What the task requires: Below are the records to transcribe exactly; do not include any images.

═══

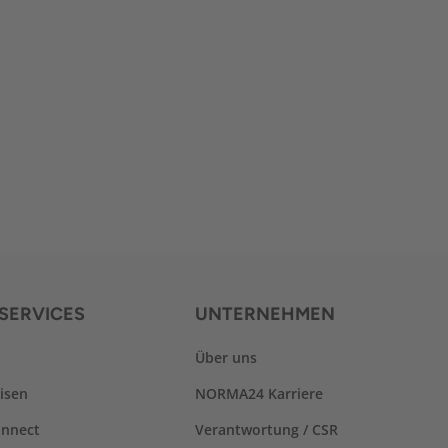
SERVICES
UNTERNEHMEN
Über uns
isen
NORMA24 Karriere
nnect
Verantwortung / CSR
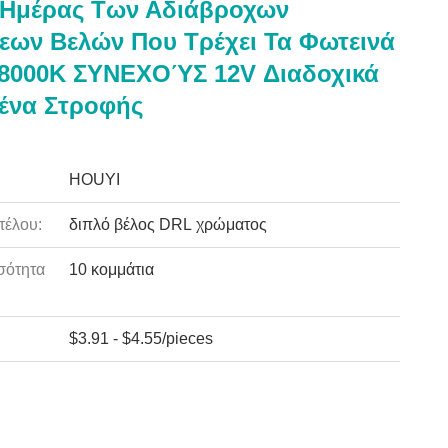
 Ημέρας Των Αδιάβροχων
ων Βελών Που Τρέχει Τα Φωτεινά
 8000K ΣΥΝΕΧΟΎΣ 12V Διαδοχικά
ένα Στροφής
HOUYI
τέλου:
διπλό βέλος DRL χρώματος
σότητα
10 κομμάτια
:
$3.91 - $4.55/pieces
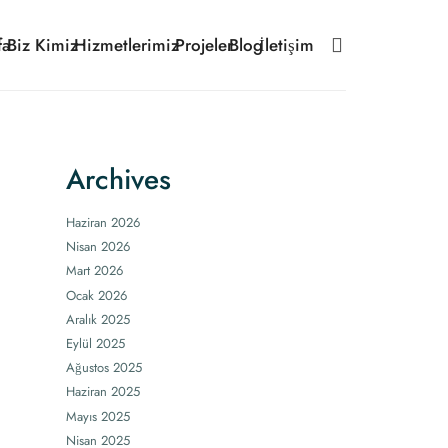
fa
Biz Kimiz
Hizmetlerimiz
Projeler
Blog
İletişim
Archives
Haziran 2026
Nisan 2026
Mart 2026
Ocak 2026
Aralık 2025
Eylül 2025
Ağustos 2025
Haziran 2025
Mayıs 2025
Nisan 2025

═══

Your response:
SERVICES
UNTERNEHMEN
Über uns
isen
NORMA24 Karriere
nnect
Verantwortung / CSR
 Ημέρας Των Αδιάβροχων
ων Βελών Που Τρέχει Τα Φωτεινά
 8000K ΣΥΝΕΧΟΎΣ 12V Διαδοχικά
ένα Στροφής
HOUYI
τέλου:
διπλό βέλος DRL χρώματος
σότητα
10 κομμάτια
:
$3.91 - $4.55/pieces
fa
Biz Kimiz
Hizmetlerimiz
Projeler
Blog
İletişim
Archives
Haziran 2026
Nisan 2026
Mart 2026
Ocak 2026
Aralık 2025
Eylül 2025
Ağustos 2025
Haziran 2025
Mayıs 2025
Nisan 2025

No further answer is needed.